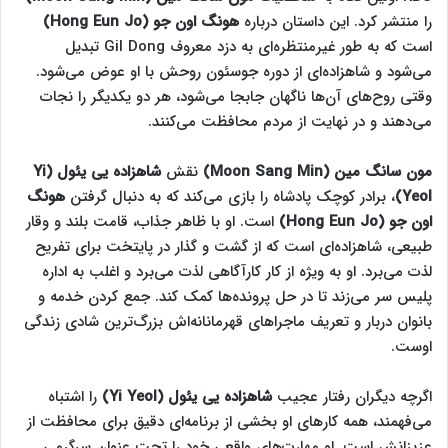
را منتشر کرد. این داستان درباره
هونگ اون جو (Hong Eun Jo)
است که به طور غیرمنتظره‌ای به دزد معروف Gil Dong تبدیل
می‌شود و شاهزاده‌ای از دوره جوسئون روحش با او عوض می‌شود.
وقتی روح‌های آن‌ها ناگهان جابجا می‌شود، هر دو یکدیگر را نجات
می‌دهند و در نهایت از مردم محافظت می‌کنند.
مون سانگ مین (Moon Sang Min)
نقش
شاهزاده یی یئول (Yi
Yeol)
، برادر کوچک پادشاه را بازی می‌کند که به دنبال گرفتن
هونگ
اون جو (Hong Eun Jo)
است. او با ظاهر جذاب، قامت بلند و وقار
طبیعی، شاهزاده‌ای است که از گشت و گذار در پایتخت برای تفریح
لذت می‌برد. او به ویژه از کار کارآگاهی لذت می‌برد و اغلب به اداره
پلیس سر می‌زند تا در حل پرونده‌ها کمک کند. جمع کردن خدمه و
بانوان دربار و تعریف ماجراهای قهرمانانه‌اش بزرگ‌ترین شادی زندگی
اوست.
اگرچه دیگران رفتار عجیب
شاهزاده یی یئول (Yi Yeol)
را اشتباه
می‌فهمند، همه کارهای او بخشی از برنامه‌ای دقیق برای محافظت از
عزیزانش است. او مهارت‌های واقعی خود را تحت عنوان سرگرمی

::::::::

■ WHAT YOU ARE ASKED TO DO
Produce the data again character for character, with the images left out.

■ SOLUTION
را منتشر کرد. این داستان درباره
هونگ اون جو (Hong Eun Jo)
است که به طور غیرمنتظره‌ای به دزد معروف Gil Dong تبدیل
می‌شود و شاهزاده‌ای از دوره جوسئون روحش با او عوض می‌شود.
وقتی روح‌های آن‌ها ناگهان جابجا می‌شود، هر دو یکدیگر را نجات
می‌دهند و در نهایت از مردم محافظت می‌کنند.
مون سانگ مین (Moon Sang Min)
نقش
شاهزاده یی یئول (Yi
Yeol)
، برادر کوچک پادشاه را بازی می‌کند که به دنبال گرفتن
هونگ
اون جو (Hong Eun Jo)
است. او با ظاهر جذاب، قامت بلند و وقار
طبیعی، شاهزاده‌ای است که از گشت و گذار در پایتخت برای تفریح
لذت می‌برد. او به ویژه از کار کارآگاهی لذت می‌برد و اغلب به اداره
پلیس سر می‌زند تا در حل پرونده‌ها کمک کند. جمع کردن خدمه و
بانوان دربار و تعریف ماجراهای قهرمانانه‌اش بزرگ‌ترین شادی زندگی
اوست.
اگرچه دیگران رفتار عجیب
شاهزاده یی یئول (Yi Yeol)
را اشتباه
می‌فهمند، همه کارهای او بخشی از برنامه‌ای دقیق برای محافظت از
عزیزانش است. او مهارت‌های واقعی خود را تحت عنوان سرگرمی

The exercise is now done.